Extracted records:
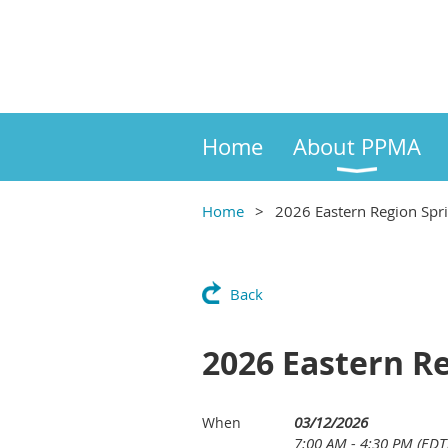
Home
About PPMA
Home
2026 Eastern Region Spr
Back
2026 Eastern R
03/12/2026
When
7:00 AM - 4:30 PM (EDT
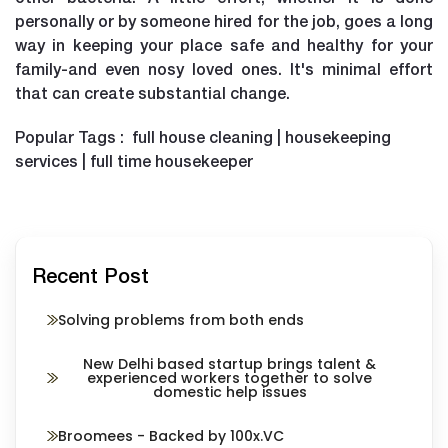
personally or by someone hired for the job, goes a long
way in keeping your place safe and healthy for your
family-and even nosy loved ones. It's minimal effort
that can create substantial change.
Popular Tags : full house cleaning | housekeeping
services | full time housekeeper
Recent Post
Solving problems from both ends
New Delhi based startup brings talent &
experienced workers together to solve
domestic help issues
Broomees - Backed by 100x.VC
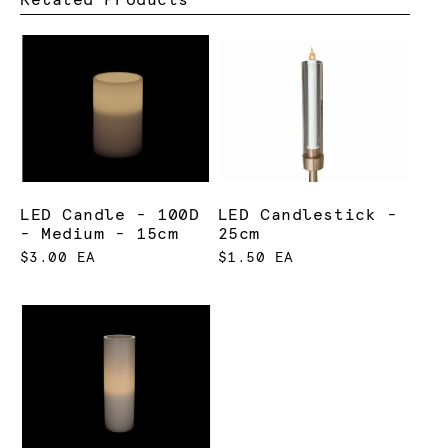
LED Candle - 100D
LED Candlestick -
- Medium - 15cm
25cm
$3.00 EA
$1.50 EA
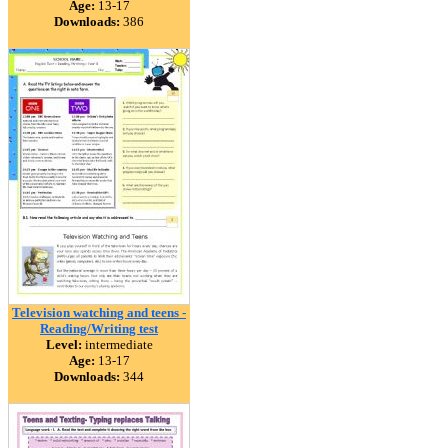
Age:
13-17
Downloads:
386
Television watching and teens -
Reading/Writing test
Level:
intermediate
Age:
13-17
Downloads:
344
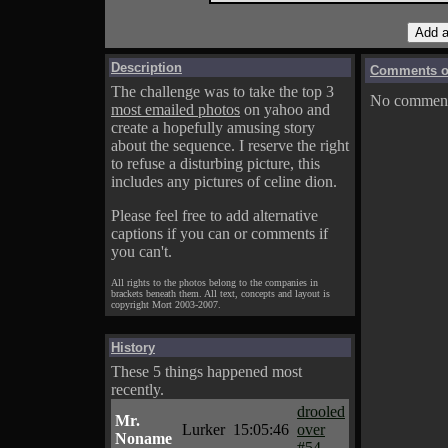
Description
Comments on
The challenge was to take the top 3
No comments
most emailed photos
on yahoo and
create a hopefully amusing story
about the sequence. I reserve the right
to refuse a disturbing picture, this
includes any pictures of celine dion.
Please feel free to add alternative
captions if you can or comments if
you can't.
All rights to the photos belong to the companies in
brackets beneath them. All text, concepts and layout is
copyright Mort 2003-2007.
History
These 5 things happened most
recently.
drooled
Mr.
Lurker
15:05:46
over
Noname
#54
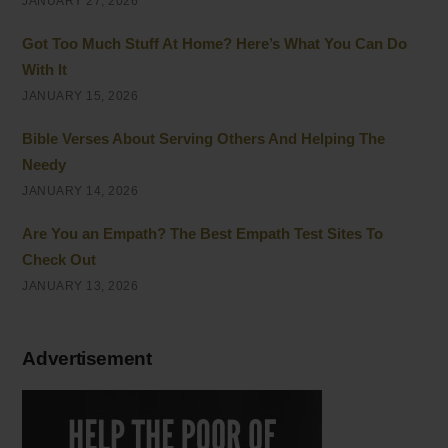
JANUARY 27, 2026
Got Too Much Stuff At Home? Here’s What You Can Do
With It
JANUARY 15, 2026
Bible Verses About Serving Others And Helping The
Needy
JANUARY 14, 2026
Are You an Empath? The Best Empath Test Sites To
Check Out
JANUARY 13, 2026
Advertisement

§ AIM OF THE EXERCISE: Once the pictures are removed, repeat all of the data above exactly.

§ SOLUTION FOR THIS TASK:
Home
About PPMA
Home
2026 Eastern Region Spr
Back
2026 Eastern R
03/12/2026
When
7:00 AM - 4:30 PM (EDT
personally or by someone hired for the job, goes a long
way in keeping your place safe and healthy for your
family-and even nosy loved ones. It's minimal effort
that can create substantial change.
Popular Tags : full house cleaning | housekeeping
services | full time housekeeper
Recent Post
Solving problems from both ends
New Delhi based startup brings talent &
experienced workers together to solve
domestic help issues
Broomees - Backed by 100x.VC
LED Candle - 100D
LED Candlestick -
- Medium - 15cm
25cm
$3.00 EA
$1.50 EA
Age:
13-17
Downloads:
386
Television watching and teens -
Reading/Writing test
Level:
intermediate
Age:
13-17
Downloads:
344
Description
Comments on
The challenge was to take the top 3
No comments
most emailed photos
on yahoo and
create a hopefully amusing story
about the sequence. I reserve the right
to refuse a disturbing picture, this
includes any pictures of celine dion.
Please feel free to add alternative
captions if you can or comments if
you can't.
All rights to the photos belong to the companies in
brackets beneath them. All text, concepts and layout is
copyright Mort 2003-2007.
History
These 5 things happened most
recently.
drooled
Mr.
Lurker
15:05:46
over
Noname
#54
JANUARY 27, 2026
Got Too Much Stuff At Home? Here’s What You Can Do
With It
JANUARY 15, 2026
Bible Verses About Serving Others And Helping The
Needy
JANUARY 14, 2026
Are You an Empath? The Best Empath Test Sites To
Check Out
JANUARY 13, 2026
Advertisement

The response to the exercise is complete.